Bartolomé de Las Casas (WikiCommons)

Philosophical question here: Does anyone actually celebrate Columbus Day? Granted, most 9-to-5 workers enjoy it as a day off, but does anyone actually celebrate the accomplishments of old Cristoforo Colombo? Even Los Angeles’ vote Wednesday to replace Columbus Day with Indigenous Peoples Day passed the City Council with relatively little serious opposition—though there was a major issue left little-mentioned: slavery.

Indeed, the largest demographic celebrating a man who pimped out 9-year-old girls might actually be grade school children in school plays.

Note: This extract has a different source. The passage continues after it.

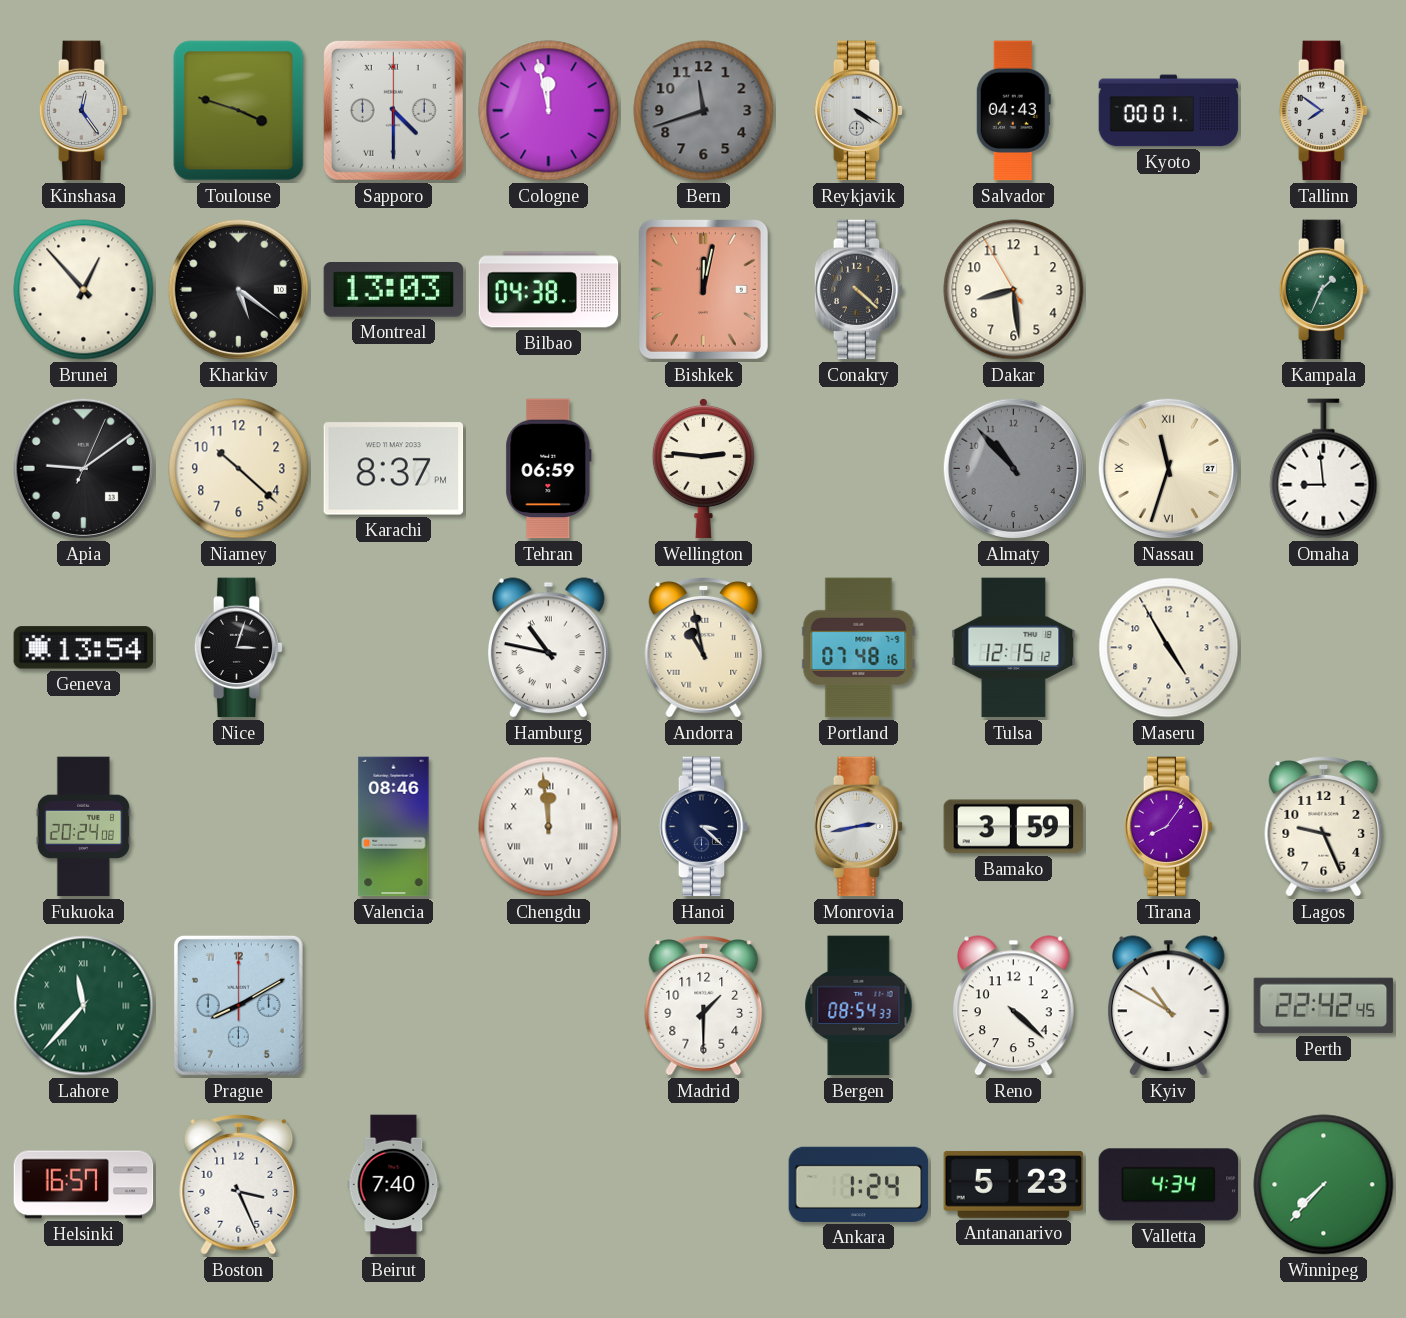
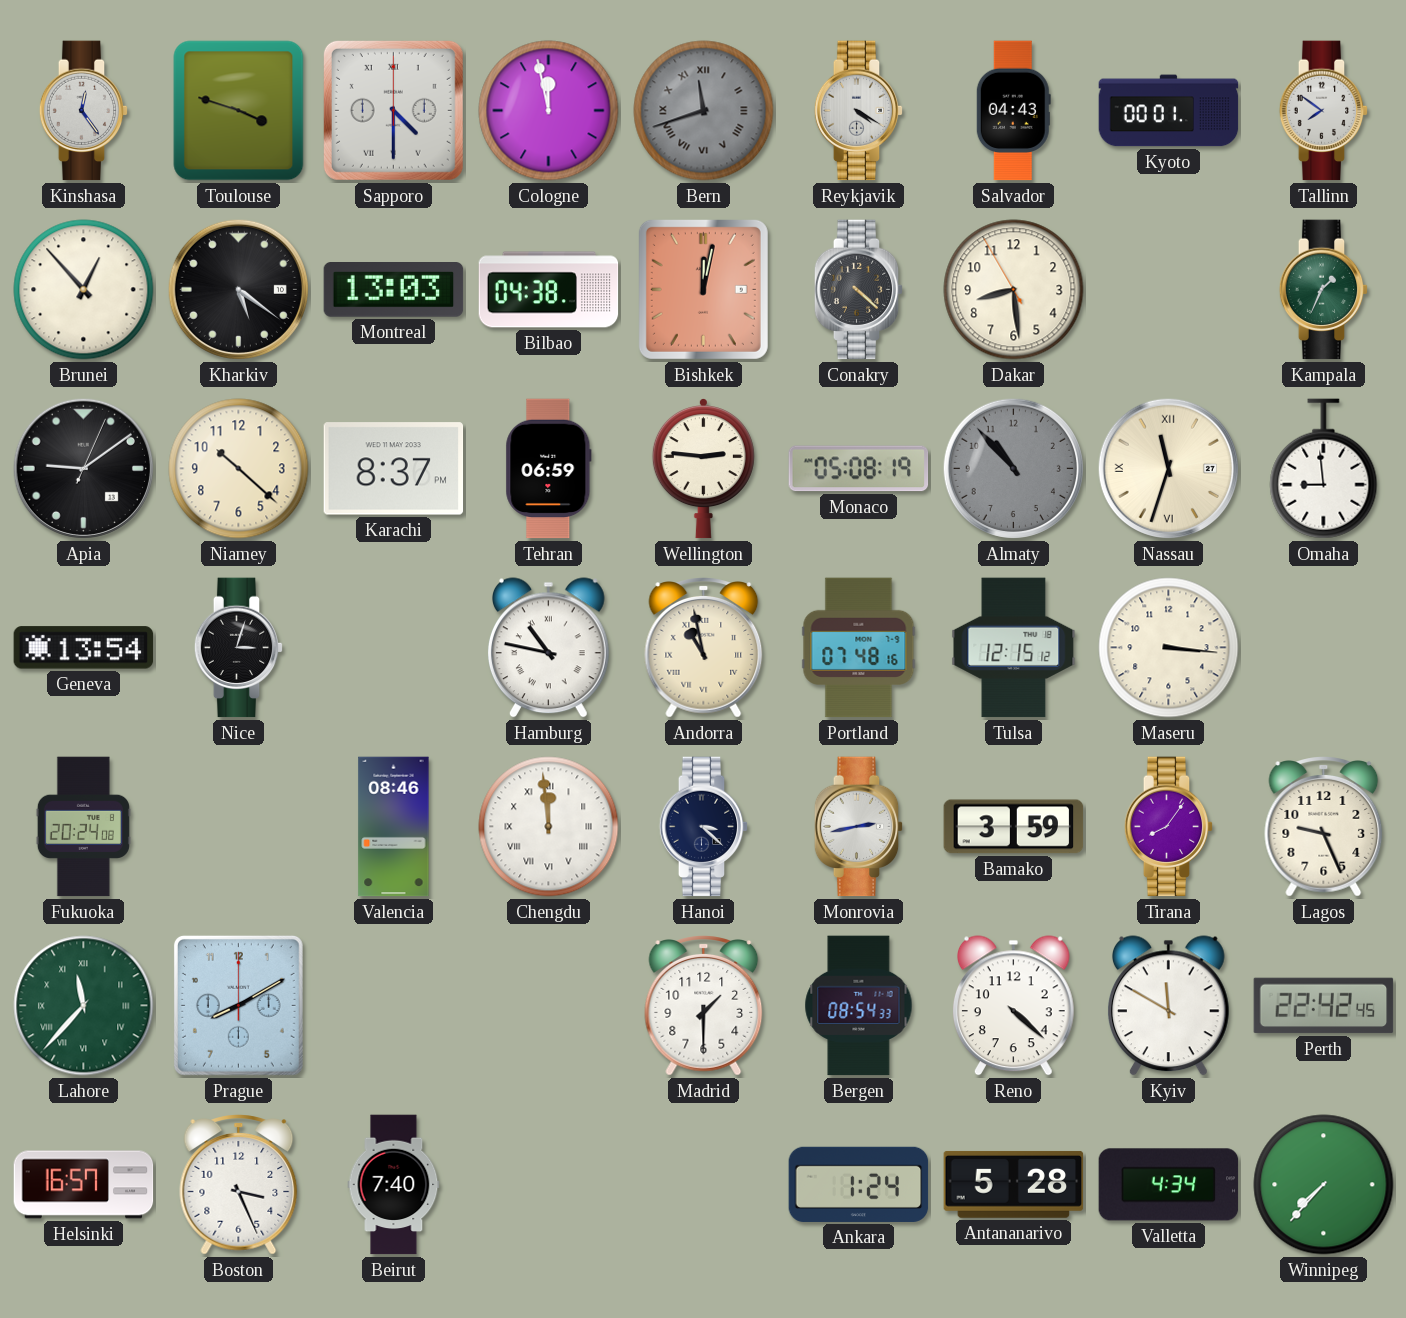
Bern numerals: Arabic -> Roman
Monaco: none -> 05:08
Maseru: 4:55 -> 3:16
Kyiv: 10:50 -> 11:50
Antananarivo: 5:23 -> 5:28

Luckily, the sheer obscenity of this juxtaposition is finally convincing people that perhaps celebrating Native culture falls on a better side of history than commemorating a minorly genocidal, racist pimp—and what a pimp he was:

  • When Columbus returned to Spain after his maiden voyage, he brought 25 Lucayo slaves back with him. (Seven survived.)
  • He concluded his journal entry on that voyage by writing, “I could conquer the whole of them with fifty men, and govern them as I pleased.”
  • When Columbus returned on his next voyage with 1,500 men, he disfigured Lucayo men, cutting off their ears and noses, for refusing to cough up gold and women.
  • When that incited a rebellion, he slaughtered them and fed many men to his dogs. Those who did not regularly produce gold for him had their hands removed.
  • He has such memorable quotes as, “A hundred [castellanos] are as easily obtained for a woman as for a farm . . . those from 9 to 10 are now in demand.”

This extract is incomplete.